> TASK REQUIREMENTS: What you return must be the lines of the data that hold the word "solicitation".

(Saved data entries)
········
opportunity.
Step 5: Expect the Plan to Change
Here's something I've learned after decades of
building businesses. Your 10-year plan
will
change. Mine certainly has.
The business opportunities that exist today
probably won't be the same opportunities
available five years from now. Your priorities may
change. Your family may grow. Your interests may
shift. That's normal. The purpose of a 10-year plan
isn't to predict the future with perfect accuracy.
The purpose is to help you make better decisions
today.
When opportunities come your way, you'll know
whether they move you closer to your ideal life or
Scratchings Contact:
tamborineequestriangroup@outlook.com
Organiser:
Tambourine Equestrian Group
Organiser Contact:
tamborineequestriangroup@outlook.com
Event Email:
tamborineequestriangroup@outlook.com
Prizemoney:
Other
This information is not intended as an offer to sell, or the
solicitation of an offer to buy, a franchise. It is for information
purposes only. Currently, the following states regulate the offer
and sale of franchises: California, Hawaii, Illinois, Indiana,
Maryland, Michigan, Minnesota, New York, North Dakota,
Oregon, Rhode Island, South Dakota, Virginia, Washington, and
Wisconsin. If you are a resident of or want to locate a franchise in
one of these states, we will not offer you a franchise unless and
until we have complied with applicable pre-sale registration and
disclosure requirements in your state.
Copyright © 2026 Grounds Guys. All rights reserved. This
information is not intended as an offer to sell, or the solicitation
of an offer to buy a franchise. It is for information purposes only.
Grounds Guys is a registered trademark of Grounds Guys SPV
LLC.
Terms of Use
········
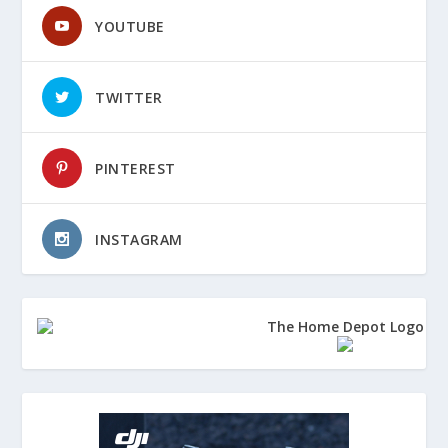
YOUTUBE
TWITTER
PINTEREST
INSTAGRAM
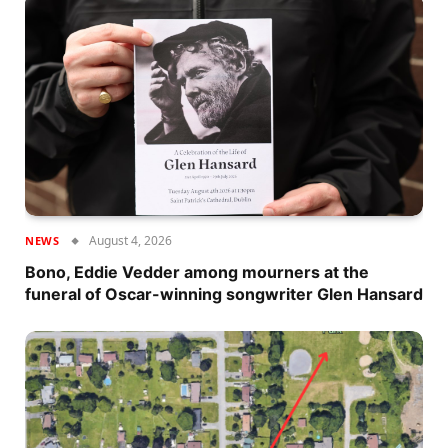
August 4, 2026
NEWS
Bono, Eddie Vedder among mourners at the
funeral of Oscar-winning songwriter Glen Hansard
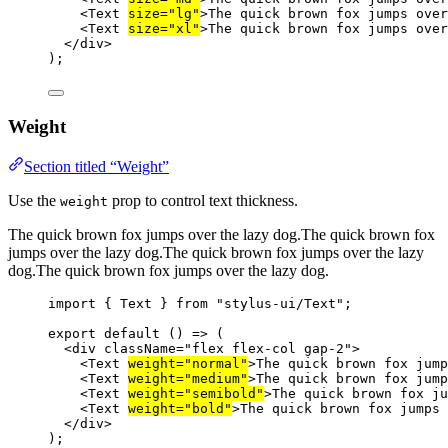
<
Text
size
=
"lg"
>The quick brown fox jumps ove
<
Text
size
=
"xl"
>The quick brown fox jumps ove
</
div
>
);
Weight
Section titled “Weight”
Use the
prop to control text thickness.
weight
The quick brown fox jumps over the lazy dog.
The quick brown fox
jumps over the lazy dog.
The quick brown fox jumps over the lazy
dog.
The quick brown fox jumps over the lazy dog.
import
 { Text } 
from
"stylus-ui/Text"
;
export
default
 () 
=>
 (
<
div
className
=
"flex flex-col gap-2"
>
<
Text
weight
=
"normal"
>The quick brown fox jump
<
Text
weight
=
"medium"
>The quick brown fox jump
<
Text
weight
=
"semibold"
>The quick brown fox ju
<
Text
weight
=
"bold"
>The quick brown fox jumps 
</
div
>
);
········
> ANSWER AREA:
solicitation of an offer to buy, a franchise. It is for information
information is not intended as an offer to sell, or the solicitation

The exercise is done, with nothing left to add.